Much of the literature in general and on diversity, in particular, is from research on college students. There are limitations of conducting research on college students. College students are not representative of the broader population. Research using college students under-estimates the population heterogeneity in terms of demographic and psychosocial diversity.

One goal of research is to learn findings that apply to the broader population, with the goal of having a representative sample, where the mean of the sample is approximately the same as the mean of the population. However, having a population-representative sample is not as useful for comparing differences between groups. To do this, we would need large samples of each group—e.g., equally weighted samples. Most research is on participants from WEIRD countries (Henrich et al., 2010): Western, educated, industrialized, rich, and democratic (WEIRD) societies. This further limits the potential generalizability of findings to different cultures.

Provide a thorough description of the sample and sampling methodology used. For instance, it can be helpful to describe participants on additional dimensions to race and ethnicity, including generational status, acculturation, self-identification, ethnic and cultural composition of the neighborhoods or communities, etc. (Okazaki & Sue, 1995). Acculturation deals with the change that individuals undergo due to contact with members of different cultures, and it includes strategies such as assimilation, separation, marginalization, and integration (Suzuki et al., 2013).

25.3.1.6 Establishing Equivalence of Measures Across Groups

Five key areas need to be empirically evaluated in using or adapting instruments across cultures or groups to reduce or eliminate cultural bias (Hunsley & Mash, 2007):

Conceptual equivalence
Linguistic (or translation) equivalence
Psychological equivalence of the items
Functional equivalence
Metric and scalar equivalence (i.e., measurement invariance)

Conceptual equivalence refers to establishing that the construct has the same meaning across groups. Linguistic (or translation) equivalence refers to the measure having the same linguistic meaning in each language to which it has been translated. Best practices for establishing translation equivalence include having experts translate and back-translate the measure, comparing both the original and back-translated versions, and revising the translation accordingly (Okazaki & Sue, 1995). Psychological equivalence of the items deals with establishing that the psychological effect each item has for each group or in the different versions.

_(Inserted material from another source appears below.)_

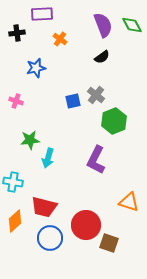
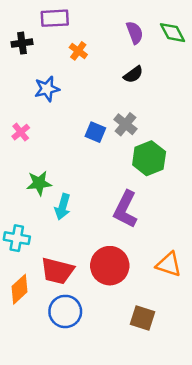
purple semicircle: (103, 25) -> (135, 33), size x0.7
pink cross: (16, 101) -> (21, 132), turned 32
blue square: (73, 101) -> (95, 132), turned 35
red circle: (86, 225) -> (110, 266), moved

Functional equivalence deals with establishing similar predictive and concurrent criterion-related validity to prevent test bias (i.e., similar regression intercepts and slopes between measure and criterion). Functional equivalence can be difficult to establish when both the test and the external criteria of interest are both rooted in the same dominant universalist cultural epistemology or worldview; instead, it may be advantageous to validate tests against external criteria that are grounded in the nondominant group’s culture (Suzuki et al., 2013).

Metric and scalar equivalence (i.e., measurement invariance) deal with establishing that the construct is measured on the same metric across groups, that is, a particular score reflects the same level on the construct for people in each group. Metric equivalence/invariance deals with establishing that items’ discrimination parameters (or factor loadings) are the same across groups. Scalar equivalence/invariance deals with establishing that both items’ discrimination parameters (or factor loadings) and difficulty parameters (or intercepts) are the same across groups.

25.3.1.7 Methods of Assessment

It is debatable whether some assessment methods may be more likely to result in cultural or ethnic bias compared to other assessment methods (Okazaki & Sue, 1995). Certain types of assessment techniques might be more likely to bias or obscure differences between cultural groups. This especially depends on who is doing the observing and their own beliefs. There may be selection biases regarding the types of people who are willing to participate in in-depth studies that involve observational or psychophysiological assessment. It may be worth considering supplementing quantitative measurement approaches with qualitative measurement approaches, such as interviews and life histories, which may be better able to capture cultural factors. In general, it is advantageous to assess people using multiple measures and methods to establish convergent validity of cultural constructs (Okazaki & Sue, 1995).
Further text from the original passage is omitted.